Comenzaron tomando declaraciones al personal del hotel, luego a Lin Zhenghui y su grupo.
—Así es, yo soy quien lo destrozó maliciosamente, y para que lo sepan, mi padre es el jefe de Empresas Granja Porcina, Jiang —se jactó Jiang Jincheng después de la prueba de alcoholemia.
—Está sobrio, y después de dañar intencionadamente el coche de otra persona tres veces seguidas, aunque su padre sea Li Gang, ¡usted es totalmente responsable!
—el oficial comenzó su informe.
—Totalmente responsable entonces, que así sea.
Tengo mucho dinero.
Solo se trata de pagar una compensación, eso es todo —dijo Jiang Jincheng, claramente despreocupado por las decenas de miles de yuan, su único objetivo era fastidiar a Lin Wan’er y los demás.
—¡Jiang Jincheng, eres demasiado!
—maldijo una chica desde atrás.
—Sí, soy demasiado, ¿y qué pasa, montón de pobres idiotas muertos?
—replicó.
Entonces, Xue’er llegó a la entrada del hotel en la bicicleta eléctrica de Lin Zhenghui, apresurada y nerviosa.
—Xue’er, lo siento, este bastardo destrozó tu coche —le dijo Lin Zhenghui disculpándose.
—Sí, lo sé.
Ustedes dos váyanse.
Déjenme el resto a mí —dijo Xue’er, mirando el coche deportivo, ahora completamente desfigurado,
sacudiendo la cabeza con frustración y pena.
Después de todo, solo había unos pocos coches como este en todo el país.
—Nos quedaremos para ayudarte a gestionarlo —insistió Lin Zhenghui.
—¿Qué hay que gestionar?
Solo se trata de pagar.
Por cierto, tu hermano Lin Zhuangguo te estaba buscando, parecía bastante apurado.
Mejor ve a ver qué pasa —dijo Xue’er, prefiriendo que él no estuviera allí para presenciarlo.

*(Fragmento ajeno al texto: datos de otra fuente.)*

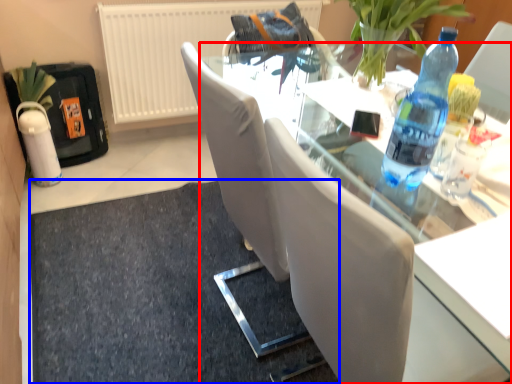 Question: Which of the following is the farthest to the observer, table (highlighted by a red box) or doormat (highlighted by a blue box)?

Choices:
 (A) table
 (B) doormat

Answer: (B)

—¿Mi hermano me está buscando?
Está bien, me iré con Waner —decidió.
Al escuchar que Lin Zhuangguo lo estaba buscando, Lin Zhenghui rápidamente se llevó a Lin Wan’er en la bicicleta eléctrica de Xue’er y se marchó.
Dejando a Xue’er para hacer llamadas y ocuparse de la compensación.
Con la policía allí para ayudar, Jiang Jincheng no se atrevería a meterse con Xue’er aunque tuviera el valor.
—Sr.
Jiang, empecemos a discutir la compensación por el coche, ¿de acuerdo?
Mi tiempo es muy valioso —dijo Xue’er, evaluando la situación frente a ella.
De igual manera, Jiang Jincheng evaluó a la hermosa Xue’er:
—Debí haberlo sabido.
¿Cómo podría ese pobre desgraciado permitirse un coche?
Es tuyo, ¿verdad?
Solo dime el precio.
Considéralo mi mala suerte.
Pensó que le estaba tendiendo una trampa a Lin Zhenghui.
Pero resultó que Lin Zhenghui había estado abofeteándole la cara desde el principio, finalmente llevándolo a caer en un enorme pozo que él mismo había cavado.